Mais l’épisode n’est pas repris dans les Evangiles en raison de l’importance personnelle qu’il revêtait pour Matthieu. Son intérêt est dans ce qui suit le moment de l’appel. Matthieu voulut offrir un grand banquet chez lui, pour dire au revoir à ses anciens collègues de travail, « publicains et pécheurs ». Réaction immanquable des pharisiens et réponse de Jésus : « Ce ne sont pas les gens bien portants qui ont besoin du médecin, mais les malades. Allez apprendre ce que veut dire cette parole : C’est la miséricorde que je désire, et non les sacrifices ». Que signifie cette phrase du prophète Osée reprise par le Christ ? Peut-être que tout sacrifice et toute mortification sont inutiles et qu’il suffit d’aimer pour que tout soit en ordre ? Ce raisonnement peut conduire au rejet de tout l’aspect ascétique du christianisme, comme les résidus d’une mentalité afflictive ou manichéenne, aujourd’hui dépassée.
Il faut d’abord noter un profond changement de perspective dans le passage de Osée au Christ. Dans Osée, l’affirmation se réfère à l’homme, à ce que Dieu attend de lui. Dieu attend de l’homme amour et connaissance, et non des sacrifices extérieurs ou des holocaustes d’animaux. En revanche, dans la bouche de Jésus, cette affirmation se réfère à Dieu. L’amour dont on parle n’est pas celui que Dieu exige de l’homme mais celui qu’il donne à l’homme. « C’est la miséricorde que je désire et non les sacrifices », signifie : je veux faire preuve de miséricorde, pas condamner. Son équivalent biblique est la phrase qu’on lit dans Ezéchiel : « Je ne prends pas plaisir à la mort du méchant, mais à la conversion du méchant qui change de conduite pour avoir la vie ». Dieu ne veut pas « sacrifier » sa créature, mais la sauver.

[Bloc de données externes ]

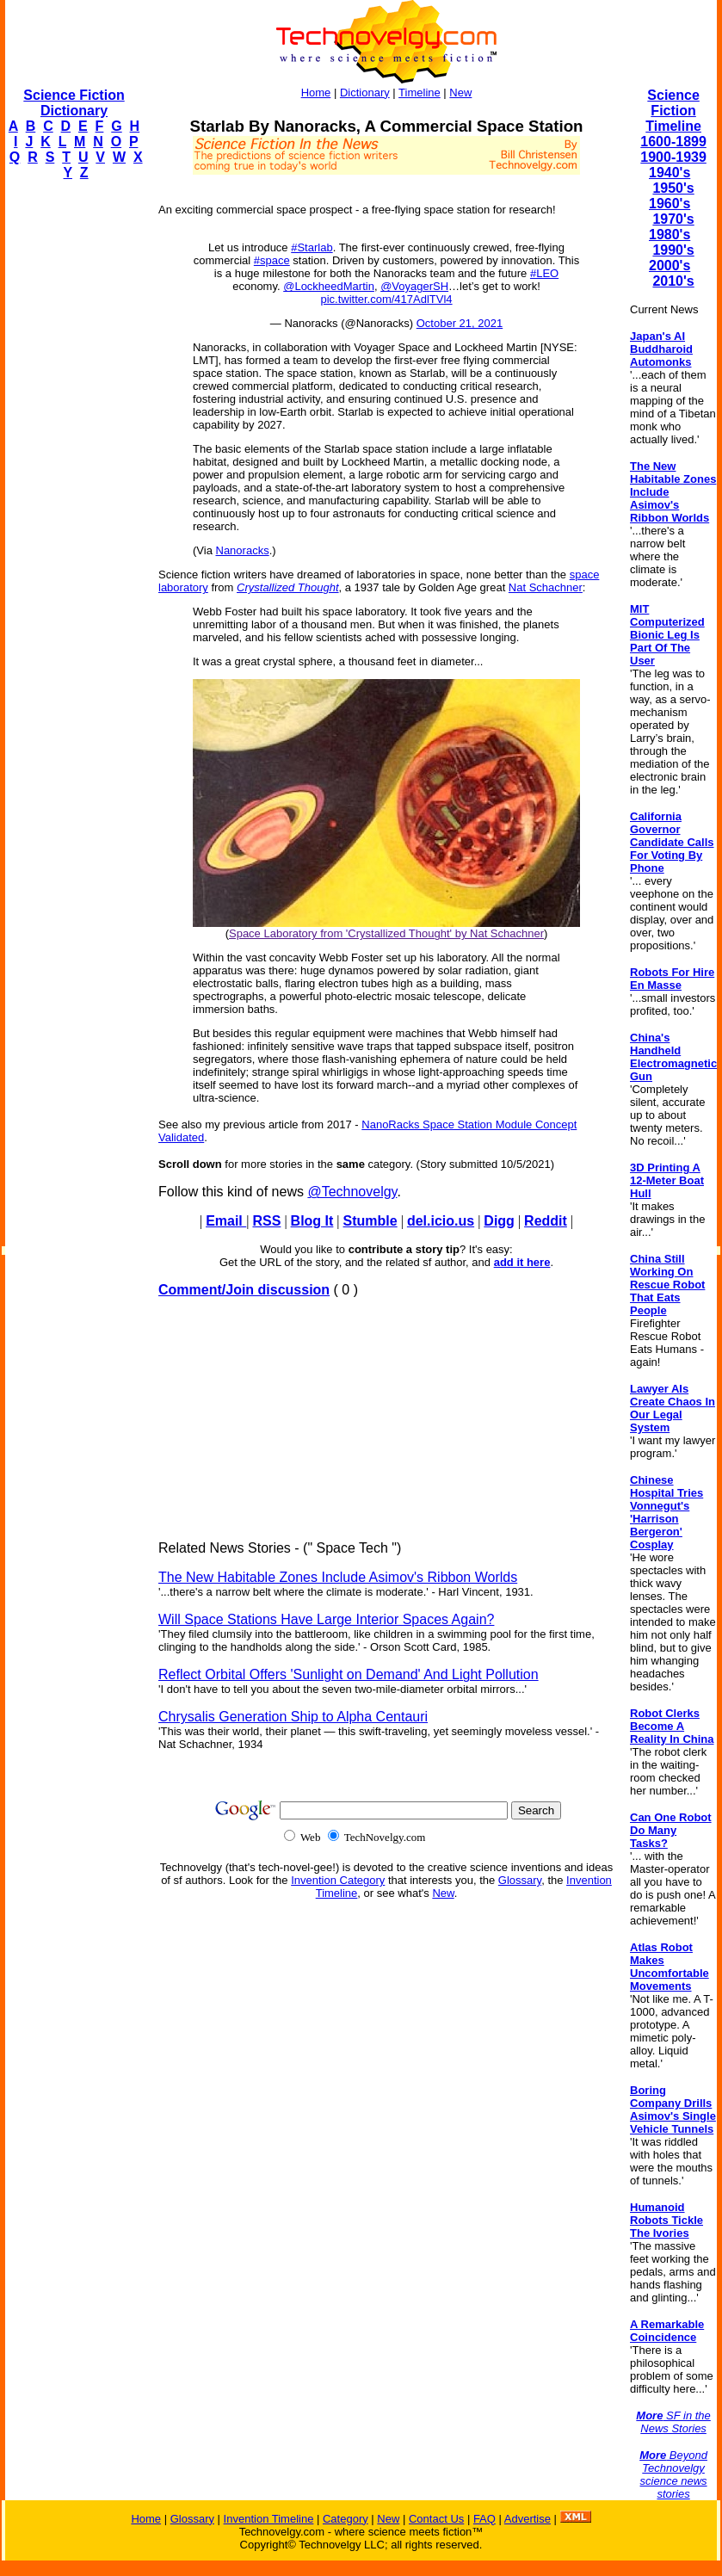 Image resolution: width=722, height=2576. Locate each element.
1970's (673, 219)
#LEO (544, 273)
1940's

Avec cette précision on comprend aussi mieux l’affirmation d’Osée. Dieu ne veut pas le sacrifice « à tout prix », comme s’il aimait nous voir souffrir ; il ne veut pas non plus le sacrifice pour faire valoir des droits et des mérites devant Dieu, ou à cause d’un malentendu sur le sens du devoir. Mais il veut le sacrifice demandé par son amour et l’observance des commandements. « On ne vit pas dans l’amour sans souffrance », dit l‘Imitation de Jésus Christ, et l’expérience de la vie de tous les jours le confirme. Il n’y a pas d’amour sans sacrifice. En ce sens, saint Paul nous exhorte à « offrir (nos) personnes en hostie vivante, sainte, agréable à Dieu » (Rm 12, 1).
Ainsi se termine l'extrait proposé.